TASK TO COMPLETE: Repeat every line from the line containing "MUSIC SOUND - AURICOLARI TWS CON DISPLAY" to the end of the data, exactly. Leave the pictures out.

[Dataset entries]
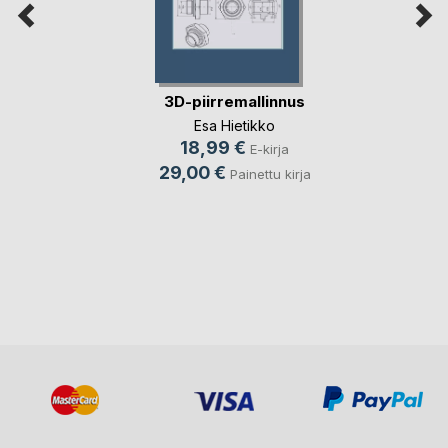
3D-piirremallinnus
Esa Hietikko
18,99 €
E-kirja
29,00 €
Painettu kirja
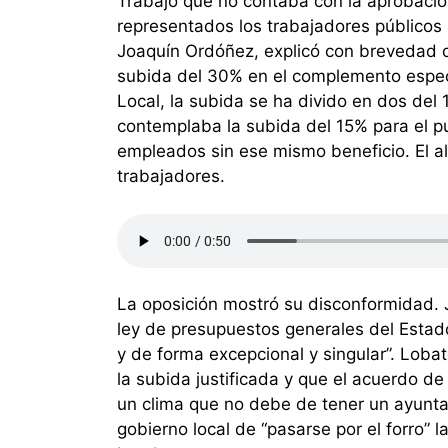
Trabajo que no contaba con la aprobació
representados los trabajadores públicos a
Joaquín Ordóñez, explicó con brevedad q
subida del 30% en el complemento específ
Local, la subida se ha divido en dos del
contemplaba la subida del 15% para el pu
empleados sin ese mismo beneficio. El a
trabajadores.
La oposición mostró su disconformidad. 
ley de presupuestos generales del Estado
y de forma excepcional y singular”. Lob
la subida justificada y que el acuerdo d
un clima que no debe de tener un ayunt
gobierno local de “pasarse por el forro” l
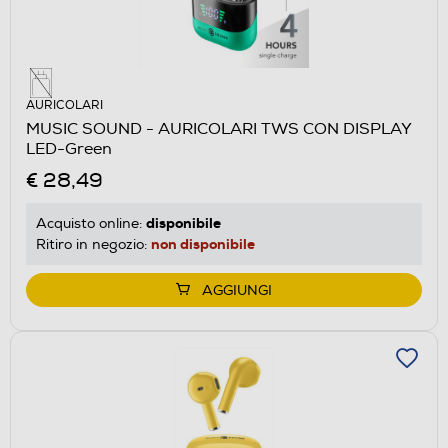
AURICOLARI
MUSIC SOUND - AURICOLARI TWS CON DISPLAY
LED-Green
€ 28,49
disponibile
Acquisto online:
non disponibile
Ritiro in negozio:
AGGIUNGI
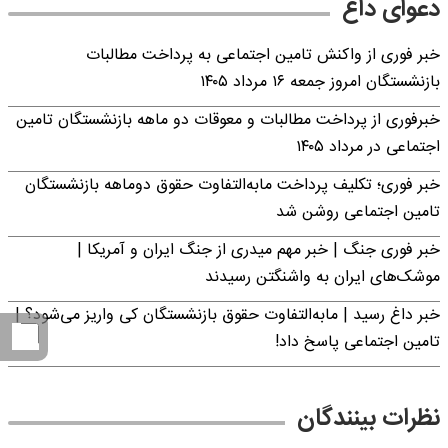
دعوای داغ
خبر فوری از واکنش تامین اجتماعی به پرداخت مطالبات
بازنشستگان امروز جمعه ۱۶ مرداد ۱۴۰۵
خبرفوری از پرداخت مطالبات و معوقات دو ماهه بازنشستگان تامین
اجتماعی در مرداد ۱۴۰۵
خبر فوری؛ تکلیف پرداخت مابه‌التفاوت حقوق دوماهه بازنشستگان
تامین اجتماعی روشن شد
خبر فوری جنگ | خبر مهم میدری از جنگ ایران و آمریکا |
موشک‌های ایران به واشنگتن رسیدند
خبر داغ رسید | مابه‌التفاوت حقوق بازنشستگان کی واریز می‌شود؟ |
تامین اجتماعی پاسخ داد!
نظرات بینندگان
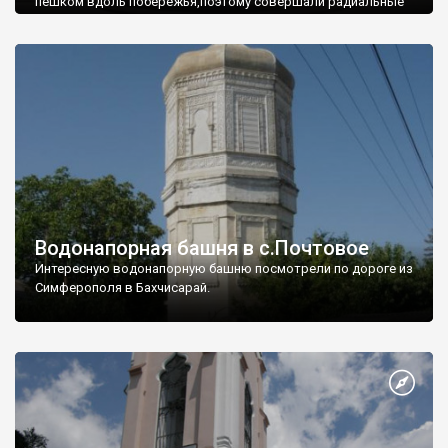
пешком вдоль побережья,поэтому совершали радиальные
вылазки из Оленевки.
Водонапорная башня в с.Почтовое
Интересную водонапорную башню посмотрели по дороге из
Симферополя в Бахчисарай.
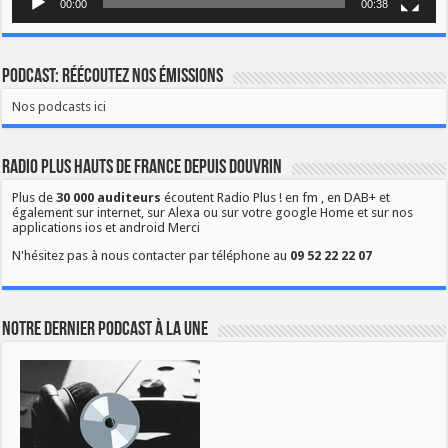
00:00
00:38
Podcast: Réécoutez nos émissions
Nos podcasts ici
Radio Plus Hauts de France depuis Douvrin
Plus de
30 000 auditeurs
écoutent Radio Plus ! en fm , en DAB+ et
également sur internet, sur Alexa ou sur votre google Home et sur nos
applications ios et android Merci
N'hésitez pas à nous contacter par téléphone au
09 52 22 22 07
Notre dernier podcast à la une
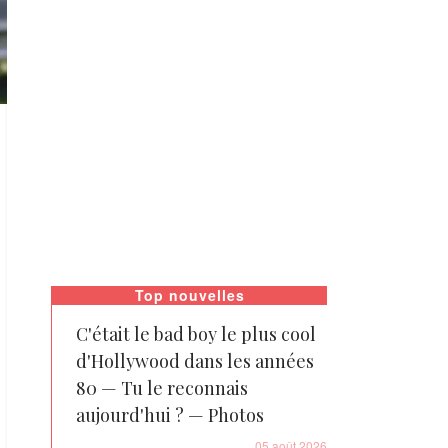
Top nouvelles
C'était le bad boy le plus cool
d'Hollywood dans les années
80 — Tu le reconnais
aujourd'hui ? — Photos
05 août 2026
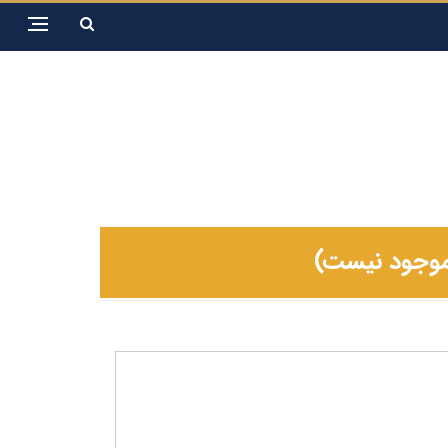
 موجود نیست)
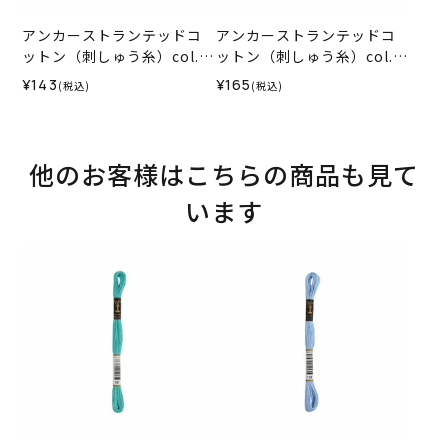
アンカーストランテッドコ
アンカーストランテッドコ
ットン（刺しゅう糸）col.1
ットン（刺しゅう糸）col.0
012
035
¥143
¥165
(税込)
(税込)
他のお客様はこちらの商品も見て
います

SOLUTION:
MUSIC SOUND - AURICOLARI TWS CON DISPLAY
LED-Green
€ 28,49
disponibile
Acquisto online:
non disponibile
Ritiro in negozio:
AGGIUNGI
دعوای داغ
خبر فوری از واکنش تامین اجتماعی به پرداخت مطالبات
بازنشستگان امروز جمعه ۱۶ مرداد ۱۴۰۵
خبرفوری از پرداخت مطالبات و معوقات دو ماهه بازنشستگان تامین
اجتماعی در مرداد ۱۴۰۵
خبر فوری؛ تکلیف پرداخت مابه‌التفاوت حقوق دوماهه بازنشستگان
تامین اجتماعی روشن شد
خبر فوری جنگ | خبر مهم میدری از جنگ ایران و آمریکا |
موشک‌های ایران به واشنگتن رسیدند
خبر داغ رسید | مابه‌التفاوت حقوق بازنشستگان کی واریز می‌شود؟ |
تامین اجتماعی پاسخ داد!
نظرات بینندگان
пешком вдоль побережья,поэтому совершали радиальные
вылазки из Оленевки.
Водонапорная башня в с.Почтовое
Интересную водонапорную башню посмотрели по дороге из
Симферополя в Бахчисарай.
00:00
00:38
Podcast: Réécoutez nos émissions
Nos podcasts ici
Radio Plus Hauts de France depuis Douvrin
Plus de
30 000 auditeurs
écoutent Radio Plus ! en fm , en DAB+ et
également sur internet, sur Alexa ou sur votre google Home et sur nos
applications ios et android Merci
N'hésitez pas à nous contacter par téléphone au
09 52 22 22 07
Notre dernier podcast à la une
Top nouvelles
C'était le bad boy le plus cool
d'Hollywood dans les années
80 — Tu le reconnais
aujourd'hui ? — Photos
05 août 2026
 موجود نیست)
アンカーストランテッドコ
アンカーストランテッドコ
ットン（刺しゅう糸）col.1
ットン（刺しゅう糸）col.0
012
035
¥143
¥165
(税込)
(税込)
他のお客様はこちらの商品も見て
います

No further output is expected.